These are the recurring questions from my students and colleagues. My response, I think there is hope. After all, the past 40 years have shown that the stakeholders in the healthcare system can self-organize to maximize their own sectors based on incentives, we are where we are now because the system maximized the incentives of fee-for-service (FFS), provider price controls, relative value units (RVUs), and the Bayh-Dole act. These incentives exist in an industry further characterized by heavy reliance on employer-based healthcare coverage and a total hodge-podge of health insurance for individuals who are not employed, disabled, or retired. While still leaving tens of millions uninsured. And the sum of it all just happens to benefit providers, private insurers, device manufacturers and biotech, pharma, politicians, and lawyers.
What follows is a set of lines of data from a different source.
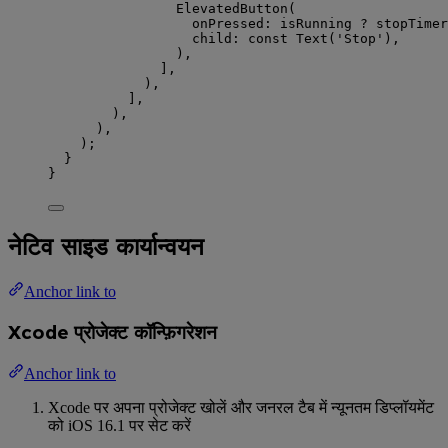
ElevatedButton
(
onPressed
:
 isRunning 
?
 stopTimer
child
:
const
Text
(
'Stop'
),
),
],
),
],
),
),
);
}
}
नेटिव साइड कार्यान्वयन
Anchor link to
Xcode प्रोजेक्ट कॉन्फ़िगरेशन
Anchor link to
Xcode पर अपना प्रोजेक्ट खोलें और जनरल टैब में न्यूनतम डिप्लॉयमेंट
को iOS 16.1 पर सेट करें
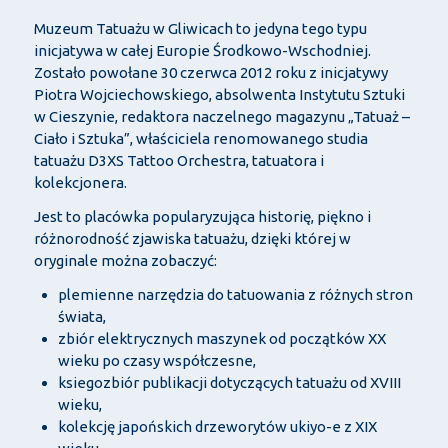
Muzeum Tatuażu w Gliwicach to jedyna tego typu
inicjatywa w całej Europie Środkowo-Wschodniej.
Zostało powołane 30 czerwca 2012 roku z inicjatywy
Piotra Wojciechowskiego, absolwenta Instytutu Sztuki
w Cieszynie, redaktora naczelnego magazynu „Tatuaż –
Ciało i Sztuka”, właściciela renomowanego studia
tatuażu D3XS Tattoo Orchestra, tatuatora i
kolekcjonera.
Jest to placówka popularyzująca historię, piękno i
różnorodność zjawiska tatuażu, dzięki której w
oryginale można zobaczyć:
plemienne narzędzia do tatuowania z różnych stron
świata,
zbiór elektrycznych maszynek od początków XX
wieku po czasy współczesne,
ksiegozbiór publikacji dotyczących tatuażu od XVIII
wieku,
kolekcję japońskich drzeworytów ukiyo-e z XIX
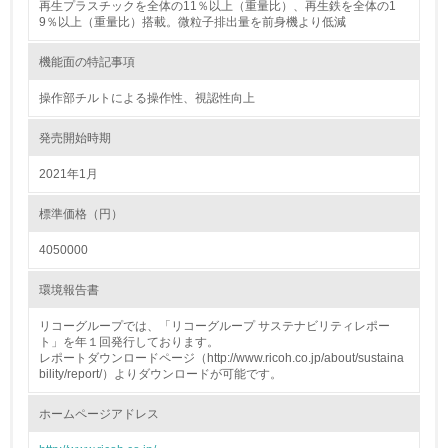
再生プラスチックを全体の11％以上（重量比）、再生鉄を全体の1
18.
9％以上（重量比）搭載。微粒子排出量を前身機より低減
<L2> 化学物質の使用量及び外部への排出量を把握し、具
機能面の特記事項
体的な削減目標や計画を立てている
操作部チルトによる操作性、視認性向上
廃棄物
発売開始時期
19.
2021年1月
<L1> 廃棄物の発生量の削減及びリサイクルの推進、適正
処理を行っている
標準価格（円）
4050000
20.
環境報告書
<L2> 発生する廃棄物の量と種類を把握し、具体的な削
減・リサイクル目標や計画を立てている
リコーグループでは、「リコーグループ サステナビリティレポー
ト」を年１回発行しております。
生物多様性保全
レポートダウンロードページ（http://www.ricoh.co.jp/about/sustaina
bility/report/）よりダウンロードが可能です。
21.
ホームページアドレス
<L1> 「生物多様性保全」に関する取り組み（例：森林保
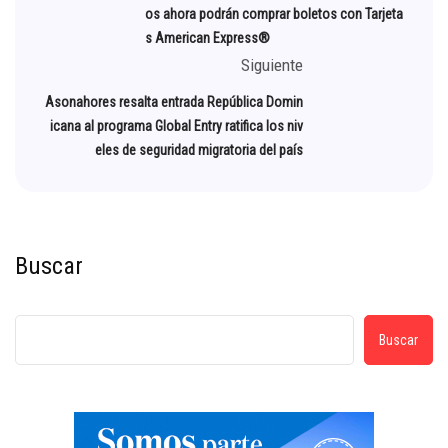
os ahora podrán comprar boletos con Tarjeta
s American Express®
Siguiente
Asonahores resalta entrada República Domin
icana al programa Global Entry ratifica los niv
eles de seguridad migratoria del país
Buscar
Buscar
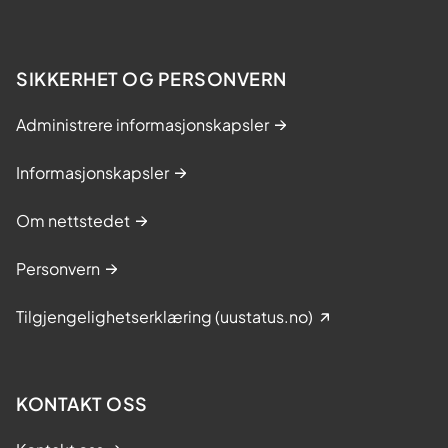
SIKKERHET OG PERSONVERN
Administrere informasjonskapsler
Informasjonskapsler
Om nettstedet
Personvern
Tilgjengelighetserklæring (uustatus.no)
KONTAKT OSS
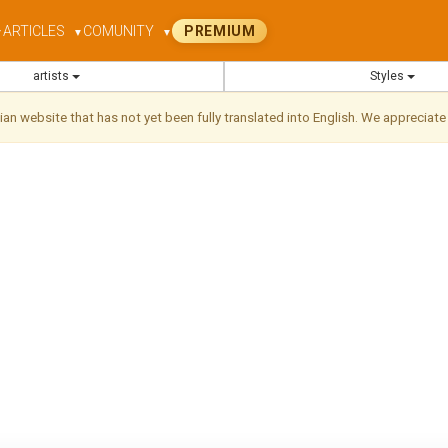
ARTICLES
COMUNITY
PREMIUM
▼
▼
▼
artists
Styles
ilian website that has not yet been fully translated into English. We appreciate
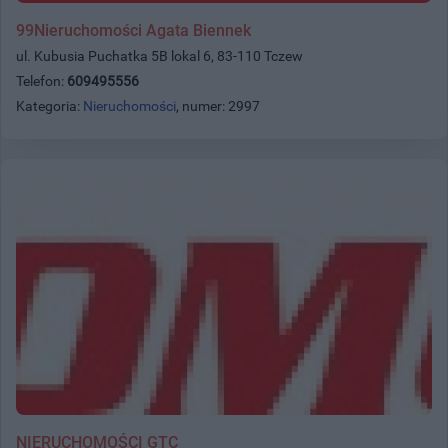
99Nieruchomości Agata Biennek
ul. Kubusia Puchatka 5B lokal 6, 83-110 Tczew
Telefon:
609495556
Kategoria:
Nieruchomości
, numer: 2997
NIERUCHOMOŚCI GTC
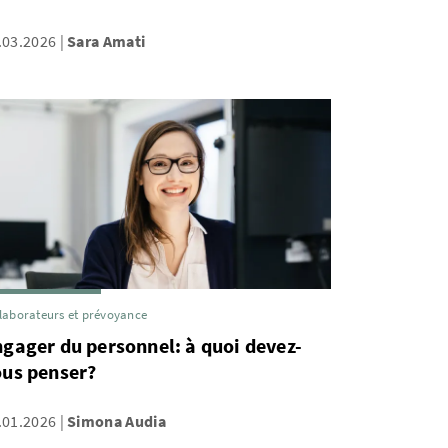
.03.2026
Sara Amati
laborateurs et prévoyance
gager du personnel: à quoi devez-
ous penser?
.01.2026
Simona Audia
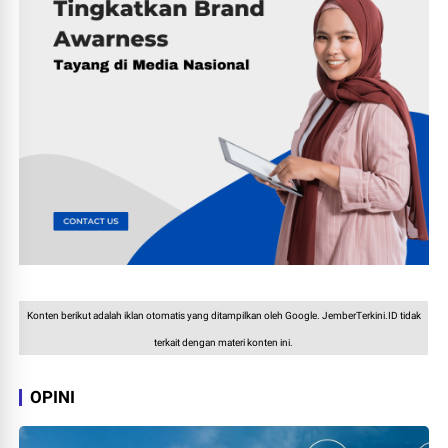
Konten berikut adalah iklan otomatis yang ditampilkan oleh Google. JemberTerkini.ID tidak
terkait dengan materi konten ini.
OPINI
Given that incentives can change the healthcare system, “reform the system”, here are three tactics that would force stakeholders to change, ultimately leading the system to self-reorganize: 1) Coverage for all; 2) Alternative payment models; 3) Investment in public health. These are not listed in a priority order; they have to be tackled simultaneously.
Coverage for all:
- Individuals own their insurance.
- Insurance is not linked to employment (although employers could help offset the cost of employee insurance premiums, if the employers so desire).
- Everyone is in the same insurance scheme.
- It could be a single government payer; or a single exchange of commercial insurers (like the Federal Employee Health Benefit Program or the DC Shop, which is the ACA exchange in DC which Federal elected officials set up for themselves and their staff in order to claim they are in the ACA); or Medicare Advantage plans for all.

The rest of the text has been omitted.